MoTIF: Concepts in Motion - Temporal Bottlenecks for Interpretable Video Classification

Concept Visualization: MoTIF identifies and highlights key temporal concepts in video sequences.

Abstract

Conceptual models such as Concept Bottleneck Models (CBMs) have driven substantial progress in improving interpretability for image classification by leveraging human-interpretable concepts. However, extending these models from static images to sequences of images, such as video data, introduces a significant challenge due to the temporal dependencies inherent in videos, which are essential for capturing actions and events In this work, we introduce MoTIF (Moving Temporal Interpretable Framework), an architectural design inspired by a transformer that adapts the concept bottleneck framework for video classification and handles sequences of arbitrary length. Within the video domain, concepts refer to semantic entities such as objects, attributes, or higher-level components (e.g., "bow," "mount," "shoot") that reoccur across time—forming motifs collectively describing and explaining actions. Our design explicitly enables three complementary perspectives: global concept importance across the entire video, local concept relevance within specific windows, and temporal dependencies of a concept over time. Our results demonstrate that the concept-based modeling paradigm can be effectively transferred to video data, enabling a better understanding of concept contributions in temporal contexts while maintaining competitive performance.

Method

Contributions

CBM Framework for Video

MoTIF supports arbitrary-length inputs and integrates seamlessly with vision–language backbones

Three Complementary Explanation Modes

MoTIF is the first method to enable:

Global concept relevance via log-sum-exp (LSE) pooling
Localized temporal explanations using windowed concept attributions
Attention-based temporal maps that visualize how a concept channel distributes its focus across time

Per-Channel Temporal Self-Attention

Preserves concept independence within transformer blocks and models temporal dynamics on a per-concept basis

Architecture

Videos are embedded with a vision–language backbone and mapped to concept activations via cosine similarity. Per‑channel temporal self‑attention models dynamics independently for each concept, followed by a non‑negative affine transformation and classification. MoTIF enables explanations across three views: global concepts, local concepts, and temporal dependencies. Sample frames from SSv2 with MoTIF (ViT‑L/14).

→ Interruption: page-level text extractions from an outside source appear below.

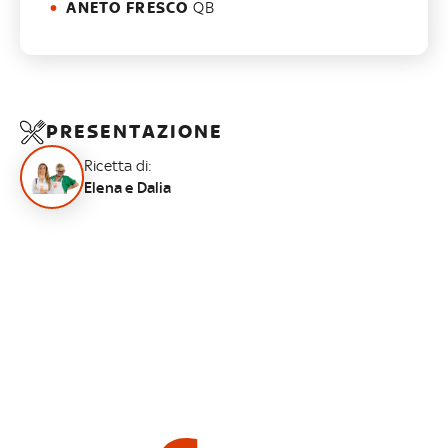
ANETO FRESCO
QB
PRESENTAZIONE
Ricetta di:
Elena e Dalia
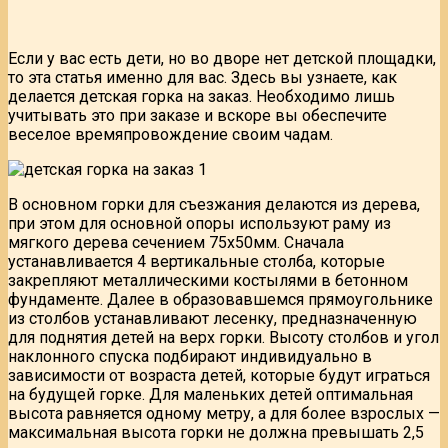
Если у вас есть дети, но во дворе нет детской площадки,
то эта статья именно для вас. Здесь вы узнаете, как
делается детская горка на заказ. Необходимо лишь
учитывать это при заказе и вскоре вы обеспечите
веселое времяпровождение своим чадам.
В основном горки для съезжания делаются из дерева,
при этом для основной опоры используют раму из
мягкого дерева сечением 75х50мм. Сначала
устанавливается 4 вертикальные столба, которые
закрепляют металлическими костылями в бетонном
фундаменте. Далее в образовавшемся прямоугольнике
из столбов устанавливают лесенку, предназначенную
для поднятия детей на верх горки. Высоту столбов и угол
наклонного спуска подбирают индивидуально в
зависимости от возраста детей, которые будут играться
на будущей горке. Для маленьких детей оптимальная
высота равняется одному метру, а для более взрослых —
максимальная высота горки не должна превышать 2,5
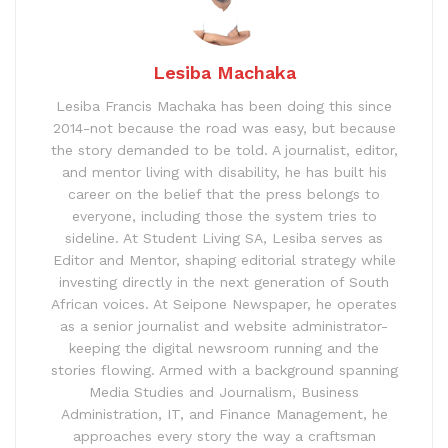
Lesiba Machaka
Lesiba Francis Machaka has been doing this since
2014-not because the road was easy, but because
the story demanded to be told. A journalist, editor,
and mentor living with disability, he has built his
career on the belief that the press belongs to
everyone, including those the system tries to
sideline. At Student Living SA, Lesiba serves as
Editor and Mentor, shaping editorial strategy while
investing directly in the next generation of South
African voices. At Seipone Newspaper, he operates
as a senior journalist and website administrator-
keeping the digital newsroom running and the
stories flowing. Armed with a background spanning
Media Studies and Journalism, Business
Administration, IT, and Finance Management, he
approaches every story the way a craftsman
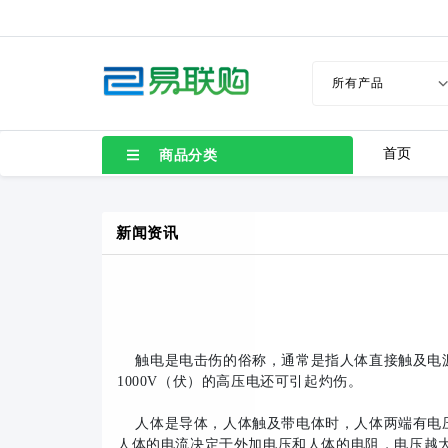
首页
商品分类
新闻资讯
触电是电击伤的俗称，通常是指人体直接触及电源
1000V（伏）的高压电还可引起灼伤。
人体是导体，人体触及带电体时，人体两端有电压
人体的电流决定于外加电压和人体的电阻，电压越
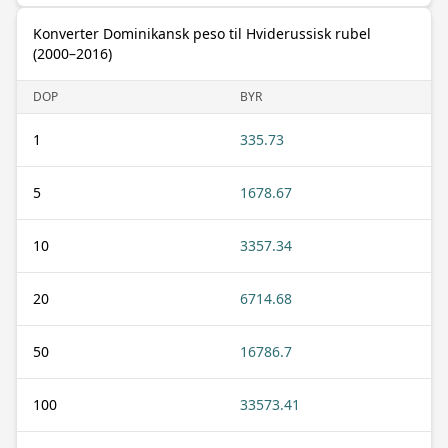
Konverter Dominikansk peso til Hviderussisk rubel
(2000–2016)
DOP
BYR
1
335.73
5
1678.67
10
3357.34
20
6714.68
50
16786.7
100
33573.41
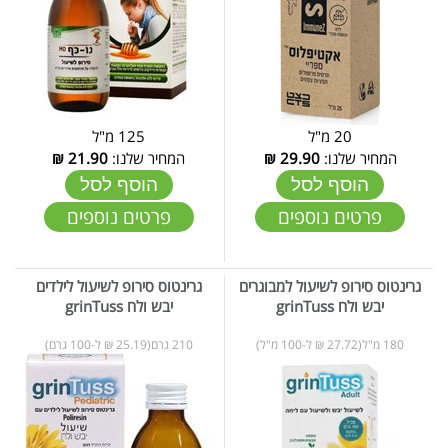
20 מ"ל
125 מ"ל
המחיר שלנו:
29.90
₪
המחיר שלנו:
21.90
₪
הוסף לסל
הוסף לסל
פרטים נוספים
פרטים נוספים
גרינטוס סירופ לשיעול למבוגרים
גרינטוס סירופ לשיעול לילדים
יבש ולח grinTuss
יבש ולח grinTuss
180 מ"ל(27.72 ₪ ל-100 מ"ל)
210 גרם(25.19 ₪ ל-100 גרם)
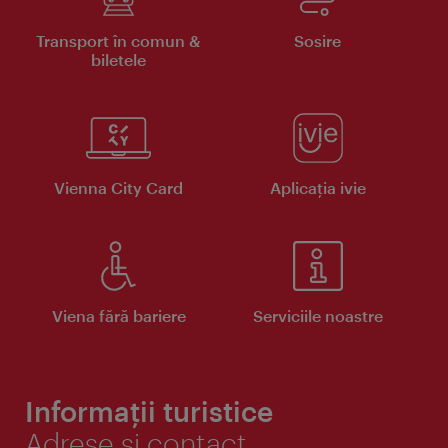
Transport în comun &
Sosire
biletele
Vienna City Card
Aplicaţia ivie
Viena fără bariere
Serviciile noastre
Informații turistice
Adrese și contact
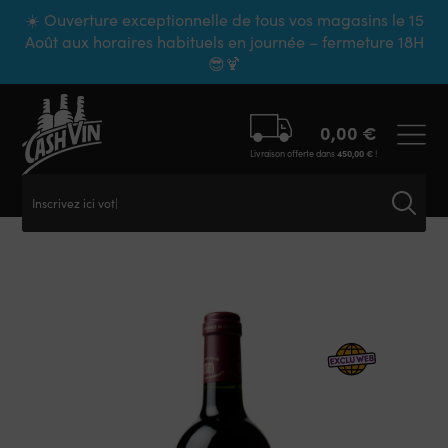
Panneau de gestion des cookies
☀️ Ouverture exceptionnelle de tous vos magasins le 15
Août aux horaires habituels en journée – fermeture 18H
😎🍹
0,00
€
Livraison offerte dans
450,00
€
!
Inscrivez ici votre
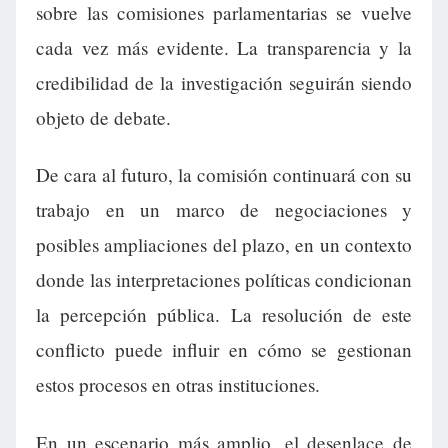
sobre las comisiones parlamentarias se vuelve
cada vez más evidente. La transparencia y la
credibilidad de la investigación seguirán siendo
objeto de debate.
De cara al futuro, la comisión continuará con su
trabajo en un marco de negociaciones y
posibles ampliaciones del plazo, en un contexto
donde las interpretaciones políticas condicionan
la percepción pública. La resolución de este
conflicto puede influir en cómo se gestionan
estos procesos en otras instituciones.
En un escenario más amplio, el desenlace de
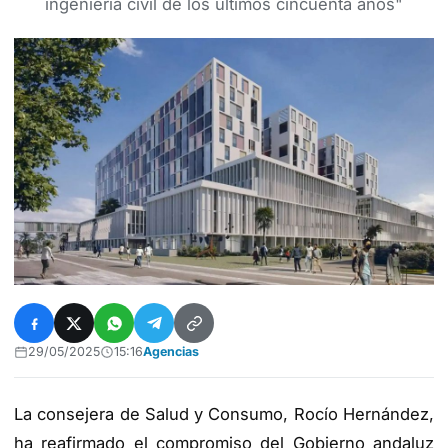
ingeniería civil de los últimos cincuenta años"
29/05/2025
15:16
Agencias
La consejera de Salud y Consumo, Rocío Hernández,
ha reafirmado el compromiso del Gobierno andaluz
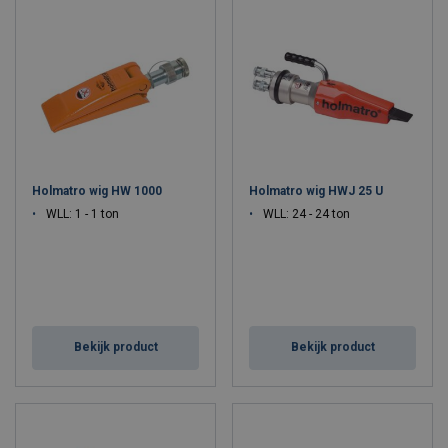
Holmatro wig HW 1000
Holmatro wig HWJ 25 U
WLL: 1 - 1 ton
WLL: 24 - 24 ton
Bekijk product
Bekijk product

Video and concept embeddings

Frames are embedded with an image–text aligned backbone (e.g., CLIP) into a shared space. For each temporal window we use either a representative frame or a video‑adapted CLIP embedding. Concept activations X (T×C) are obtained as cosine similarities to a bank of human‑interpretable actions and objects. The concept bank is built from natural‑language descriptions; a large language model proposes candidate concepts, and we adopt the resulting set directly.

Per‑channel temporal self‑attention (diagonal)

Standard transformers mix channels in Q/K/V projections, which obscures concept attribution. MoTIF keeps concepts independent using depthwise 1×1 projections so each concept owns its Q, K and V. Attention is computed within a concept across time, yielding a T×T weight map per concept and refined activations.

Per‑concept affine transformation

Refined activations are scaled and shifted by concept‑specific parameters and passed through Softplus to keep activations non‑negative. A lightweight depthwise two‑layer feed‑forward block (GELU, dropout) is applied.

Complexity

Diagonal attention removes channel‑mixing cost (from O(C²T) to O(CT)) but computes a T×T map per concept, giving O(CT²). This trades efficiency for strict concept isolation compared with standard multi‑head attention O(HT²) with H ≪ C.

Results

Performance Comparison

The table below reflects the updated paper results. We compare zero-shot backbones, Global CBM baselines, MoTIF and MoTIF-ST variants, and representative non-interpretable video baselines. The main takeaway remains that temporal concept bottlenecks consistently improve over global concept pooling while providing interpretable video reasoning.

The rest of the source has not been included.